青草新吾の惺々著考 glocaleigyo

エコシステム型の生産財営業でイノベーション共創と好社会を目指す。

間接生産財を代表する金型に関し、日本の産業規模は出荷高1兆円で就業者100千人を超えるそうです。その金型の最終製品である電機と自動車の組み立て工程の海外シフトが進み、更には90年代後半からは金型製造のコンピュータ化も進み、日本の金型各社の多くが、21世紀モデルに向けての変態脱皮を進めているようです。

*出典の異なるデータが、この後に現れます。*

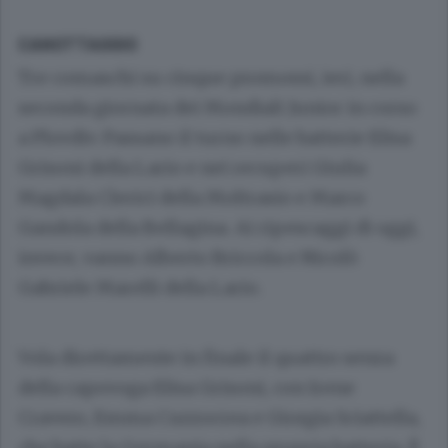
CANOTTAGGIO
Tre comaschi su cinque promossi, ieri, nella
seconda giornata dei Mondiali Junior in corso
a Plovdiv. Passano il turno nelle batterie Elisa
Grisoni della Lario e nei recuperi Giulia
Magdala Clerici della Moltrasio e Marco
Gandola della Bellagina. Ai ripescaggi di oggi,
invece, vanno Alberto Briccola e Nicolò
Gabriele Marelli della Lario.
Vola direttamente in finale il quattro senza
della capovoga Elisa Grisoni, con Irene
Cravero, Emma Cuzzocrea e Giorgia Sciattella,
che batte la Germania nella propria batteria. È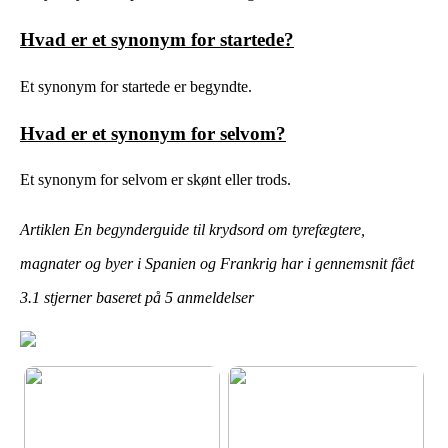
Hvad er et synonym for startede?
Et synonym for startede er begyndte.
Hvad er et synonym for selvom?
Et synonym for selvom er skønt eller trods.
Artiklen En begynderguide til krydsord om tyrefægtere,
magnater og byer i Spanien og Frankrig har i gennemsnit fået
3.1
stjerner baseret på
5
anmeldelser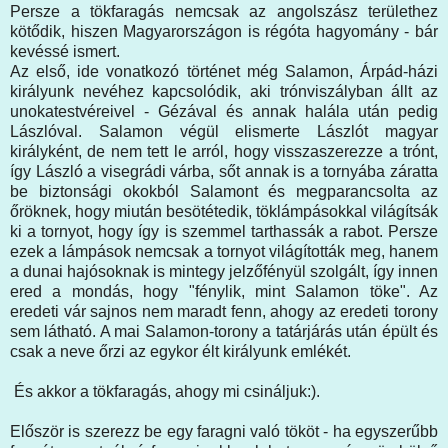
Persze a tökfaragás nemcsak az angolszász területhez
kötődik, hiszen Magyarországon is régóta hagyomány - bár
kevéssé ismert.
Az első, ide vonatkozó történet még Salamon, Árpád-házi
királyunk nevéhez kapcsolódik, aki trónviszályban állt az
unokatestvéreivel - Gézával és annak halála után pedig
Lászlóval. Salamon végül elismerte Lászlót magyar
királyként, de nem tett le arról, hogy visszaszerezze a trónt,
így László a visegrádi várba, sőt annak is a tornyába záratta
be biztonsági okokból Salamont és megparancsolta az
őröknek, hogy miután besötétedik, töklámpásokkal világítsák
ki a tornyot, hogy így is szemmel tarthassák a rabot. Persze
ezek a lámpások nemcsak a tornyot világították meg, hanem
a dunai hajósoknak is mintegy jelzőfényül szolgált, így innen
ered a mondás, hogy "fénylik, mint Salamon töke". Az
eredeti vár sajnos nem maradt fenn, ahogy az eredeti torony
sem látható. A mai Salamon-torony a tatárjárás után épült és
csak a neve őrzi az egykor élt királyunk emlékét.
És akkor a tökfaragás, ahogy mi csináljuk:).
Először is szerezz be egy faragni való tököt - ha egyszerűbb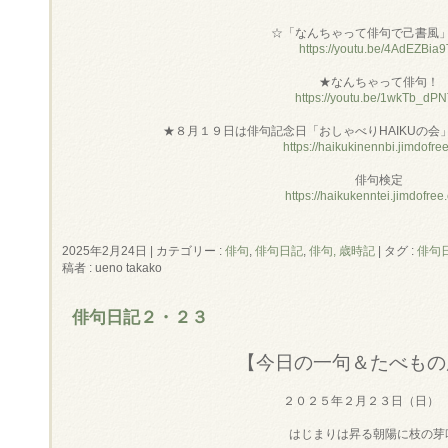
☆「なんちゃって俳句で己書風
https://youtu.be/4AdEZBia9
★なんちゃって俳句！
https://youtu.be/1wkTb_dP
★８月１９日は俳句記念日「おしゃべりHAIKUの会
https://haikukinennbi.jimdofre
俳句検定
https://haikukenntei.jimdofree
2025年2月24日
|
カテゴリー :
俳句
,
俳句日記
,
俳句, 歳時記
|
タグ :
俳句
稿者 : ueno takako
俳句日記２・２３
【今日の一句＆たべもの
２０２５年２月２３日（日）
はじまりは昇る朝陽に枝の芽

参考:日本金型工業会 http://www.jdma.net/

日本の金型製造企業は、90年代の顧客企業の急速な海外シフトと、どさくさで行われた日本から中国やアジアへの図面持ち出し耐久生産財CNCマシンの登場やコンピュータ化による加工の簡易化中国で多い反則技海賊版ソフトの使用・・等々の一連のボディブロー、加えて日本企業のリストラを逆手にとって技能人材を獲得することに成功した中国やアジアの金型企業の着実な競争力向上・・という大きな潮流を前に、倒産や廃業が相次いでいます。量的拡大から質的変化に向けての構造変化の事態が起こっているのです。

2006-5-1で引用させて頂いたトヨタ生産方式の開祖である故大野耐一*1の「脱規模の経営」や「いったん量の経済が頓挫するとどういうことになるか。」といった警鐘の事態が起こっているようにも思えます。生き残りのキーワードは「中国勢がこなせない仕事をこなせる金型製造企業」です。